══ Data section
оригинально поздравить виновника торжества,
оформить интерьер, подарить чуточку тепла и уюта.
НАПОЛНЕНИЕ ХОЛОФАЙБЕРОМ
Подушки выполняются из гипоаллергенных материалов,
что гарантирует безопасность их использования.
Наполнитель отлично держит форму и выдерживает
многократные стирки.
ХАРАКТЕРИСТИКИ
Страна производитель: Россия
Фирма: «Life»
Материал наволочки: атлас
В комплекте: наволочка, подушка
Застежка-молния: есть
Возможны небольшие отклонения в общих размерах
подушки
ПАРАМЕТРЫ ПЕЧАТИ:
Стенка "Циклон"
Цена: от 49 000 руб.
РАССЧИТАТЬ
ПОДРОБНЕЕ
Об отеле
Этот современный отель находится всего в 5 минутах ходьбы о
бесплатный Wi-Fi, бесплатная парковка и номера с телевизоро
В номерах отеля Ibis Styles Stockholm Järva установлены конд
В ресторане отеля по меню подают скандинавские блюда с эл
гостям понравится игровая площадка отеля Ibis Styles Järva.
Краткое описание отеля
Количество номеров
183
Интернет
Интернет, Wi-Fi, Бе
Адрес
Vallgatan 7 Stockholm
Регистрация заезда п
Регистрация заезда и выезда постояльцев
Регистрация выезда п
════
══ Data section
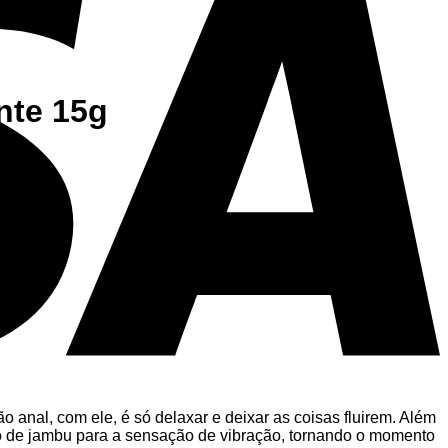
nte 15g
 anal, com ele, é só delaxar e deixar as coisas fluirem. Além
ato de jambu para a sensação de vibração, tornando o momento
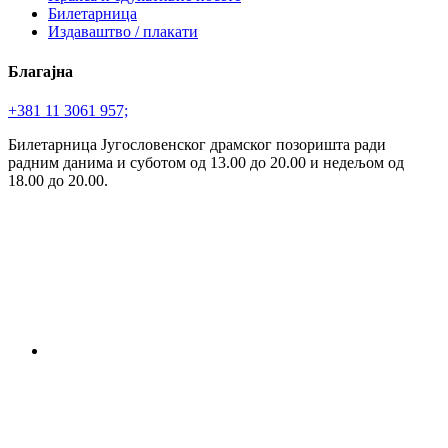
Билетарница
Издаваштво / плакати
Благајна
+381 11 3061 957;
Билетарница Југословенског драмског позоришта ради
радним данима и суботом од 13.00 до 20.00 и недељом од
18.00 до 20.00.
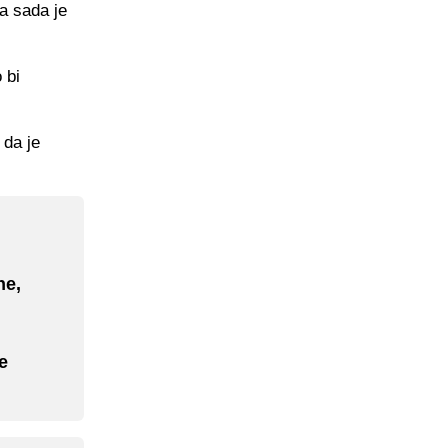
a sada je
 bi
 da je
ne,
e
════
- What you are asked to do: From the entries above, print the lines beginning at the one with "В номерах отеля" and stopping after the one with "Регистрация выезда п", exactly as written and with nothing else.

- Finished exercise:
В номерах отеля Ibis Styles Stockholm Järva установлены конд
В ресторане отеля по меню подают скандинавские блюда с эл
гостям понравится игровая площадка отеля Ibis Styles Järva.
Краткое описание отеля
Количество номеров
183
Интернет
Интернет, Wi-Fi, Бе
Адрес
Vallgatan 7 Stockholm
Регистрация заезда п
Регистрация заезда и выезда постояльцев
Регистрация выезда п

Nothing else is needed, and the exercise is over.